**What to produce:** The data below is to be transcribed word for word; pictures are to be excluded.

**Given data:**
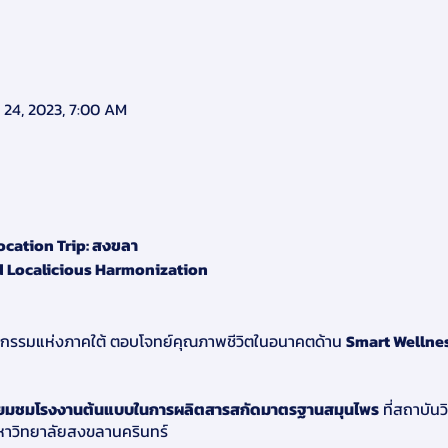
 24, 2023, 7:00 AM
ocation Trip: สงขลา
d Localicious Harmonization
วัตกรรมแห่งภาคใต้ ตอบโจทย์คุณภาพชีวิตในอนาคตด้าน
Smart Wellne
ยี่ยมชมโรงงานต้นแบบในการผลิตสารสกัดมาตรฐานสมุนไพร
ที่สถาบัน
มหาวิทยาลัยสงขลานครินทร์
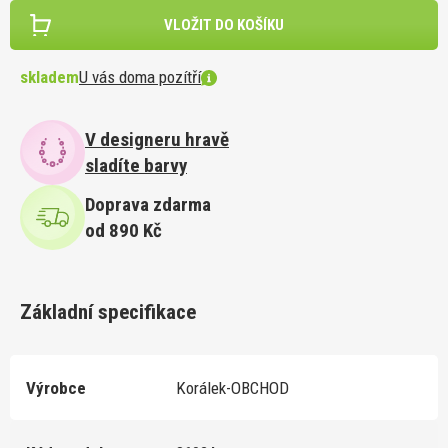
VLOŽIT DO KOŠÍKU
skladem
U vás doma pozítří
V designeru hravě
sladíte barvy
Doprava zdarma
od 890 Kč
Základní specifikace
Výrobce
Korálek-OBCHOD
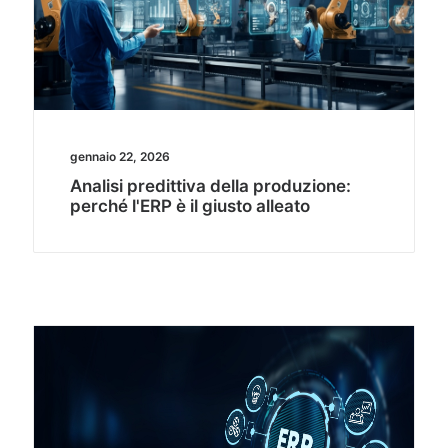
gennaio 22, 2026
Analisi predittiva della produzione:
perché l'ERP è il giusto alleato​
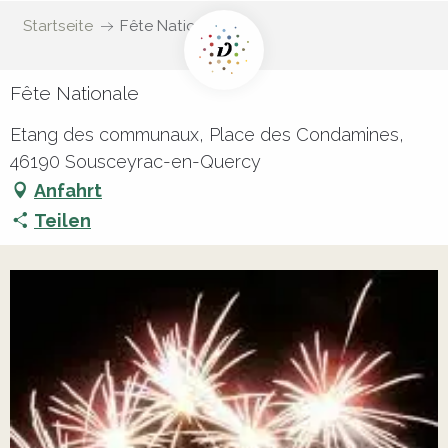
Startseite
Fête Nationale
Fête Nationale
Etang des communaux, Place des Condamines,
46190 Sousceyrac-en-Quercy
Anfahrt
Teilen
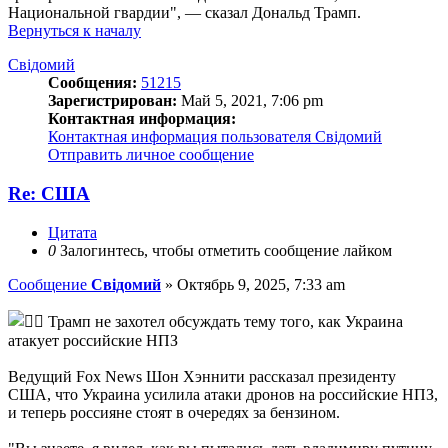
Национальной гвардии", — сказал Дональд Трамп.
Вернуться к началу
Свідомий
Сообщения:
51215
Зарегистрирован:
Май 5, 2021, 7:06 pm
Контактная информация:
Контактная информация пользователя Свідомий
Отправить личное сообщение
Re: США
Цитата
0
Залогинтесь, чтобы отметить сообщение лайком
Сообщение
Свідомий
»
Октябрь 9, 2025, 7:33 am
Трамп не захотел обсуждать тему того, как Украина
атакует российские НПЗ
Ведущий Fox News Шон Хэннити рассказал президенту
США, что Украина усилила атаки дронов на российские НПЗ,
и теперь россияне стоят в очередях за бензином.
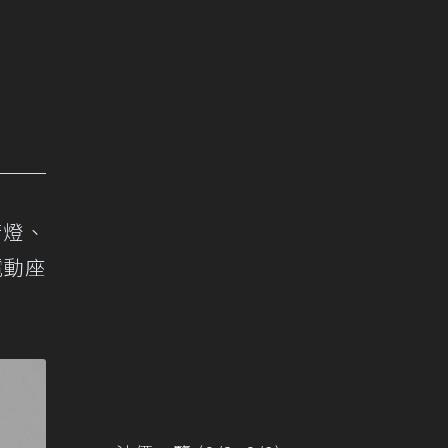
行燈、
電動座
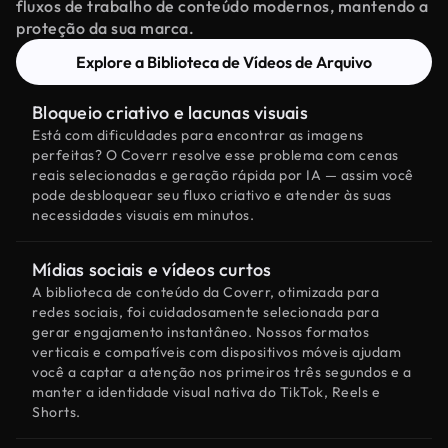
fluxos de trabalho de conteúdo modernos, mantendo a
proteção da sua marca.
Explore a Biblioteca de Vídeos de Arquivo
Bloqueio criativo e lacunas visuais
Está com dificuldades para encontrar as imagens
perfeitas? O Coverr resolve esse problema com cenas
reais selecionadas e geração rápida por IA — assim você
pode desbloquear seu fluxo criativo e atender às suas
necessidades visuais em minutos.
Mídias sociais e vídeos curtos
A biblioteca de conteúdo da Coverr, otimizada para
redes sociais, foi cuidadosamente selecionada para
gerar engajamento instantâneo. Nossos formatos
verticais e compatíveis com dispositivos móveis ajudam
você a captar a atenção nos primeiros três segundos e a
manter a identidade visual nativa do TikTok, Reels e
Shorts.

**Solution to the problem:**
 24, 2023, 7:00 AM
ocation Trip: สงขลา
d Localicious Harmonization
วัตกรรมแห่งภาคใต้ ตอบโจทย์คุณภาพชีวิตในอนาคตด้าน
Smart Wellne
ยี่ยมชมโรงงานต้นแบบในการผลิตสารสกัดมาตรฐานสมุนไพร
ที่สถาบัน
มหาวิทยาลัยสงขลานครินทร์
VLOŽIT DO KOŠÍKU
skladem
U vás doma pozítří
V designeru hravě
sladíte barvy
Doprava zdarma
od 890 Kč
Základní specifikace
Výrobce
Korálek-OBCHOD
gennaio 22, 2026
Analisi predittiva della produzione:
perché l'ERP è il giusto alleato​
Startseite
Fête Nationale
Fête Nationale
Etang des communaux, Place des Condamines,
46190 Sousceyrac-en-Quercy
Anfahrt
Teilen
Национальной гвардии", — сказал Дональд Трамп.
Вернуться к началу
Свідомий
Сообщения:
51215
Зарегистрирован:
Май 5, 2021, 7:06 pm
Контактная информация:
Контактная информация пользователя Свідомий
Отправить личное сообщение
Re: США
Цитата
0
Залогинтесь, чтобы отметить сообщение лайком
Сообщение
Свідомий
»
Октябрь 9, 2025, 7:33 am
Трамп не захотел обсуждать тему того, как Украина
атакует российские НПЗ
Ведущий Fox News Шон Хэннити рассказал президенту
США, что Украина усилила атаки дронов на российские НПЗ,
и теперь россияне стоят в очередях за бензином.
行燈、
電動座
fluxos de trabalho de conteúdo modernos, mantendo a
proteção da sua marca.
Explore a Biblioteca de Vídeos de Arquivo
Bloqueio criativo e lacunas visuais
Está com dificuldades para encontrar as imagens
perfeitas? O Coverr resolve esse problema com cenas
reais selecionadas e geração rápida por IA — assim você
pode desbloquear seu fluxo criativo e atender às suas
necessidades visuais em minutos.
Mídias sociais e vídeos curtos
A biblioteca de conteúdo da Coverr, otimizada para
redes sociais, foi cuidadosamente selecionada para
gerar engajamento instantâneo. Nossos formatos
verticais e compatíveis com dispositivos móveis ajudam
você a captar a atenção nos primeiros três segundos e a
manter a identidade visual nativa do TikTok, Reels e
Shorts.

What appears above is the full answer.